=== Your task ===
Search the records for "برگزار". Copy every line where it appears.

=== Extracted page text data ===

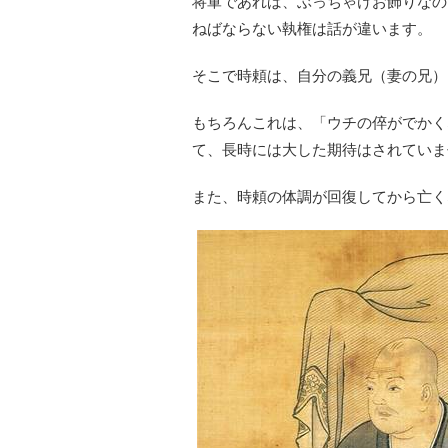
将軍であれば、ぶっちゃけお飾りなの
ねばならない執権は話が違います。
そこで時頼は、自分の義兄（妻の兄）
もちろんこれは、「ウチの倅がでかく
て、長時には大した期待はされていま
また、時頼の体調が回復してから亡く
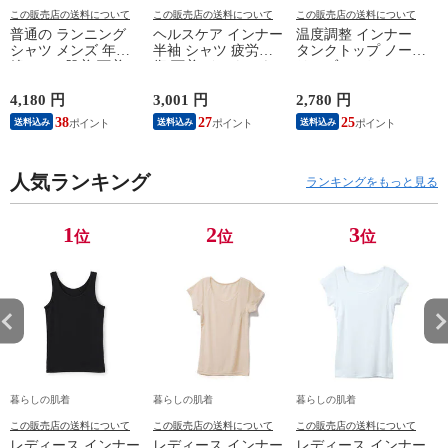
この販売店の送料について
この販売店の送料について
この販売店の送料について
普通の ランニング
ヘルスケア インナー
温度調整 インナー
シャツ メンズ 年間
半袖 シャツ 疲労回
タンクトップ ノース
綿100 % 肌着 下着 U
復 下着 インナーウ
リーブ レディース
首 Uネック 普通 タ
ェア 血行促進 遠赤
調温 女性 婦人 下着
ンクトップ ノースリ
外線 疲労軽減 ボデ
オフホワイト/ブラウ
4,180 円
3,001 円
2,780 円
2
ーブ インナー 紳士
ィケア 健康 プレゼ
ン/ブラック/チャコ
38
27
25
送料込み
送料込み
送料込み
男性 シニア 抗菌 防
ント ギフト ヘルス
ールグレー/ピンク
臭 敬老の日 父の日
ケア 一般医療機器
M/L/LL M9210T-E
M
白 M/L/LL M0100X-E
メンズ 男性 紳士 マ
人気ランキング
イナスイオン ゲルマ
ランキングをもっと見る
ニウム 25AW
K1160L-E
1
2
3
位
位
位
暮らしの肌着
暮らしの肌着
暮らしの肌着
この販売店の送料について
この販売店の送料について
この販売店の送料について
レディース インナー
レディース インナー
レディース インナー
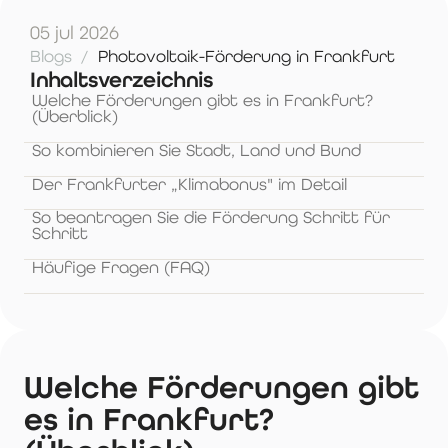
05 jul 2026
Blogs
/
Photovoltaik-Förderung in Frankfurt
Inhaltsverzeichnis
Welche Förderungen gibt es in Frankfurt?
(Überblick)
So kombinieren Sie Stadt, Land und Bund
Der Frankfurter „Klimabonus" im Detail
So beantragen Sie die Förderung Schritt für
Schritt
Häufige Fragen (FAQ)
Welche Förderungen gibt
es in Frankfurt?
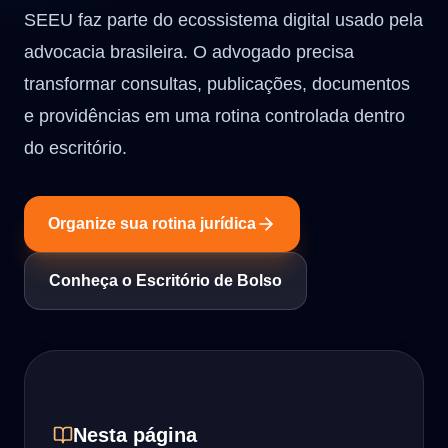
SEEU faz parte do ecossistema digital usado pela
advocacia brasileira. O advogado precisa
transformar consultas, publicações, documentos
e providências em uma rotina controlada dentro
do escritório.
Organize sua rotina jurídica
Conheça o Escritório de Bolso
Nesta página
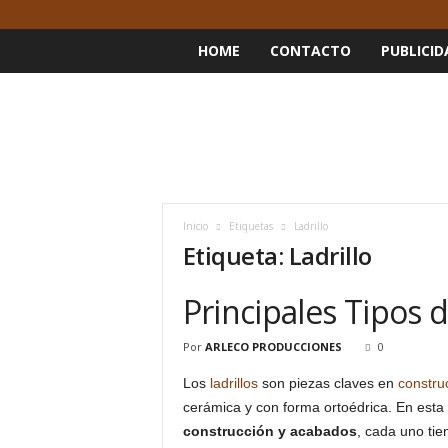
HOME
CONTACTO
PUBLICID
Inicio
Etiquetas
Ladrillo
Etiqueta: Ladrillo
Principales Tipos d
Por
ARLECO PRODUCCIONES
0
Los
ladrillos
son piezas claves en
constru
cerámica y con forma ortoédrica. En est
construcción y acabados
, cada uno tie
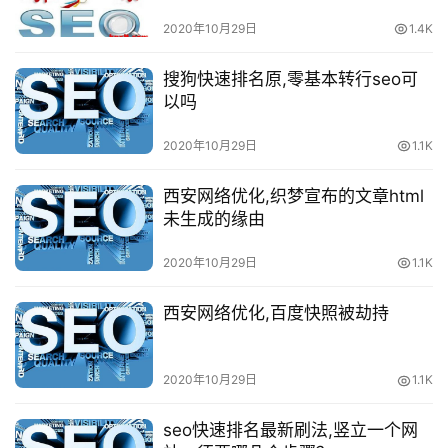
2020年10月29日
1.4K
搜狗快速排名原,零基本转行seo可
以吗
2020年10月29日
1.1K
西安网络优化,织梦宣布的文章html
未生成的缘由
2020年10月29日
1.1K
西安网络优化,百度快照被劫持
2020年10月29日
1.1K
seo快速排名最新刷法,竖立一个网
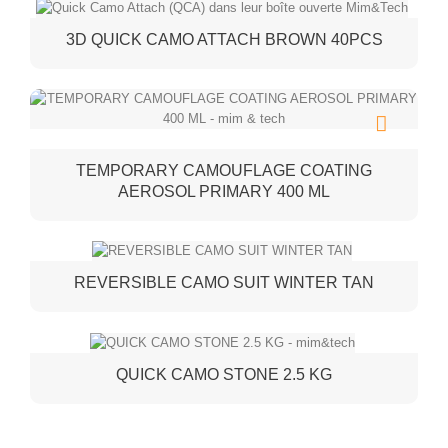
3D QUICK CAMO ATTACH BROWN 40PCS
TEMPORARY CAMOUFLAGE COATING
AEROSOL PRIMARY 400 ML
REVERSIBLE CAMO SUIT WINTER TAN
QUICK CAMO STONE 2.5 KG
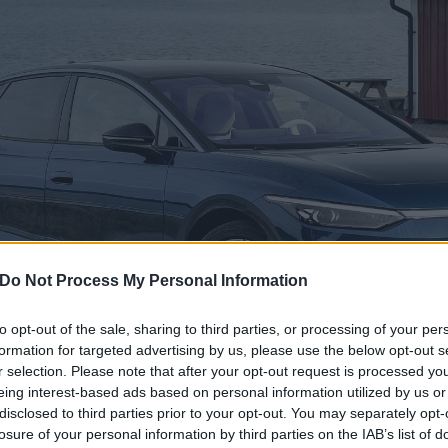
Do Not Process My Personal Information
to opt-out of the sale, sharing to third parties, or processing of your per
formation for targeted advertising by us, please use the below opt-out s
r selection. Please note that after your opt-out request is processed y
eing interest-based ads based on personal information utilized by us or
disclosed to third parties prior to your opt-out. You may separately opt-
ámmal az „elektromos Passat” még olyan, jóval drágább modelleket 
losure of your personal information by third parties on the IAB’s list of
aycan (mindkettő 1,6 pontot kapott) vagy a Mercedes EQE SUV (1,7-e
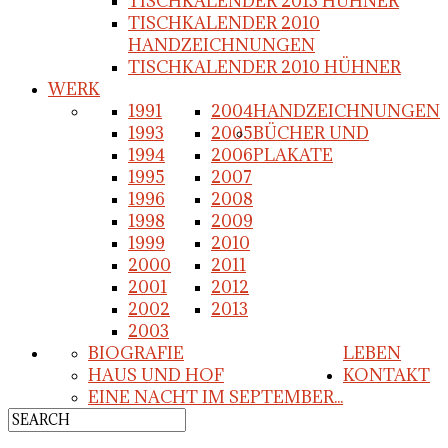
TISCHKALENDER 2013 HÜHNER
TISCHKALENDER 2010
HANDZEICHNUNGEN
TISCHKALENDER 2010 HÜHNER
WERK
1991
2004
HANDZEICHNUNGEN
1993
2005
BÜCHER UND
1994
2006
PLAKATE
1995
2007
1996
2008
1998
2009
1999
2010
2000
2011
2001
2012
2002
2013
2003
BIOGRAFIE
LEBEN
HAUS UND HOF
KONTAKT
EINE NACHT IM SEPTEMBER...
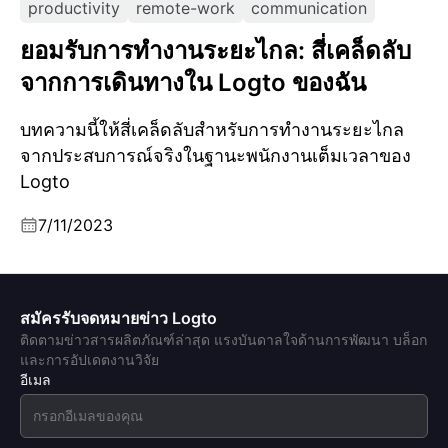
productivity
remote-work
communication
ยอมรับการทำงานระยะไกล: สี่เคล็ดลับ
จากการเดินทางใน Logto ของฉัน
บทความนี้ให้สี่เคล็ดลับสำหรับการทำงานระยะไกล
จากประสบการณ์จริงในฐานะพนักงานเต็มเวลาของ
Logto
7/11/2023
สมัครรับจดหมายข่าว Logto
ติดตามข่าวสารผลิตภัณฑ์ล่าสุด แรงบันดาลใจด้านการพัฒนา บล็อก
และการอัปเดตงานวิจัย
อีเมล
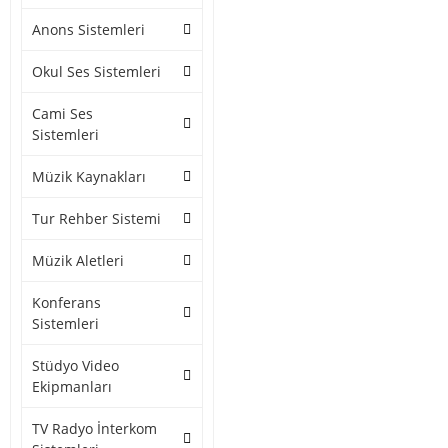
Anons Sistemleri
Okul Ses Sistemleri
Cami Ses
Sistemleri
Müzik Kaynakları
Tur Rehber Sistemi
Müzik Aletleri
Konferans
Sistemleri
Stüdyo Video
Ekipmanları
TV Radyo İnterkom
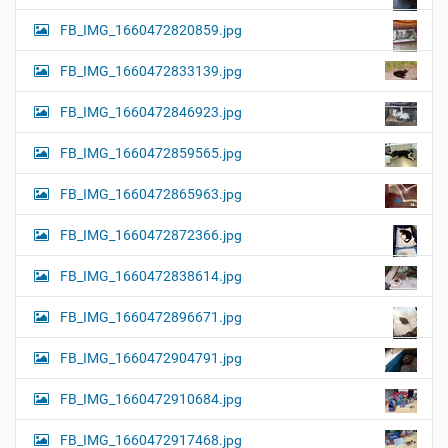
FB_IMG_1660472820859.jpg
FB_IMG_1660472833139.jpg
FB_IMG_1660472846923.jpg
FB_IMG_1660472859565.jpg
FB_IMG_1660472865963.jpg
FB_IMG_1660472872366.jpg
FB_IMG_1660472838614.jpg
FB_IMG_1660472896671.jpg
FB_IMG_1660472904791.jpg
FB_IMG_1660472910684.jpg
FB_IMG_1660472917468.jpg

--

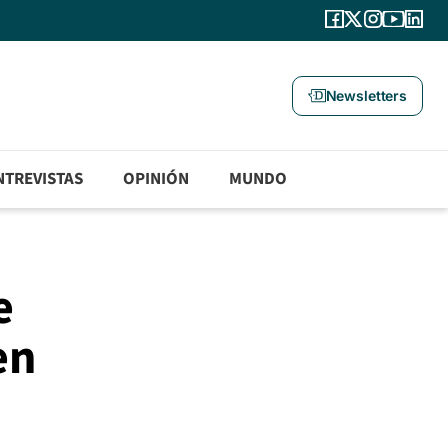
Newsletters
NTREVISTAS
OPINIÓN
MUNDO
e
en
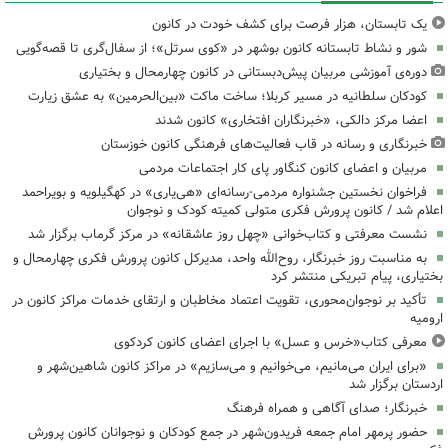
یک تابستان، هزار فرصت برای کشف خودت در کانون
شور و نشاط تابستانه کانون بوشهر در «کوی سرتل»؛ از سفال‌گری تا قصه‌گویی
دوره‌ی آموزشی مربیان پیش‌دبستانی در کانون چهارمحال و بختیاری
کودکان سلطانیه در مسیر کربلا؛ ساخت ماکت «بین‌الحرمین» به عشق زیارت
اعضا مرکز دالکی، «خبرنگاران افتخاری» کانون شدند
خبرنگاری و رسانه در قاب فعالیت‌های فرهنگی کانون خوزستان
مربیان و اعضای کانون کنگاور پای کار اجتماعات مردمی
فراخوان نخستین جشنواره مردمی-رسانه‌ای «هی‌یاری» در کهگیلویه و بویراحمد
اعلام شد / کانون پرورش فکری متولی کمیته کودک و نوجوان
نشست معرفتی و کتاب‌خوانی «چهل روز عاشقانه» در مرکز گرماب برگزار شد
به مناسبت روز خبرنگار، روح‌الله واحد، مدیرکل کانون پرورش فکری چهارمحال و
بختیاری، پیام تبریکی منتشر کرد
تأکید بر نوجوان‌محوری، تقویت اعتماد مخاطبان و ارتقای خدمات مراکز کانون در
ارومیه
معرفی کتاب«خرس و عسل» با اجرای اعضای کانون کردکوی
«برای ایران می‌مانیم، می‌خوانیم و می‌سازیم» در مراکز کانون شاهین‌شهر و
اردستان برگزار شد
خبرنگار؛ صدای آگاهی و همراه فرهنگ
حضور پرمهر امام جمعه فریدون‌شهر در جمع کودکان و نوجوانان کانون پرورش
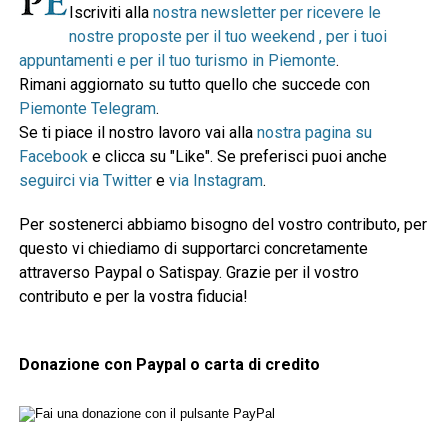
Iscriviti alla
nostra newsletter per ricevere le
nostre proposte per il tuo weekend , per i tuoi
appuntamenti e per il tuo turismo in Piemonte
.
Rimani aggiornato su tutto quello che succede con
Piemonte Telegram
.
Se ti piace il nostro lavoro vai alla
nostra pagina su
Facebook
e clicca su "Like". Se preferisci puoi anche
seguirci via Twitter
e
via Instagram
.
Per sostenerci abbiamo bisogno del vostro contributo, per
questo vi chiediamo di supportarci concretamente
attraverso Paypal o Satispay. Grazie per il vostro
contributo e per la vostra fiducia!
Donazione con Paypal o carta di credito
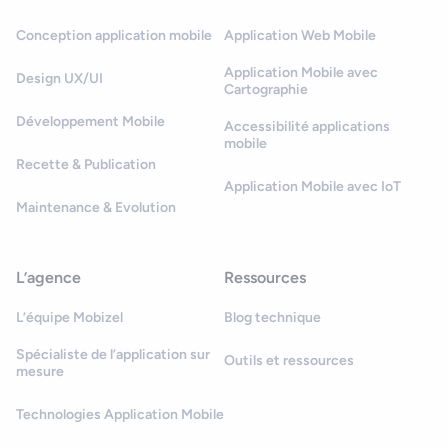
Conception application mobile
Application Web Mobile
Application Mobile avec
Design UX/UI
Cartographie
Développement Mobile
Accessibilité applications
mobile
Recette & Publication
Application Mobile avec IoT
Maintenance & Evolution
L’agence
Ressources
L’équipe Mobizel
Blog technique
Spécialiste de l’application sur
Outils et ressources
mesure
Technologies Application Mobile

=== Reply to the task ===
نشست معرفتی و کتاب‌خوانی «چهل روز عاشقانه» در مرکز گرماب برگزار شد
اردستان برگزار شد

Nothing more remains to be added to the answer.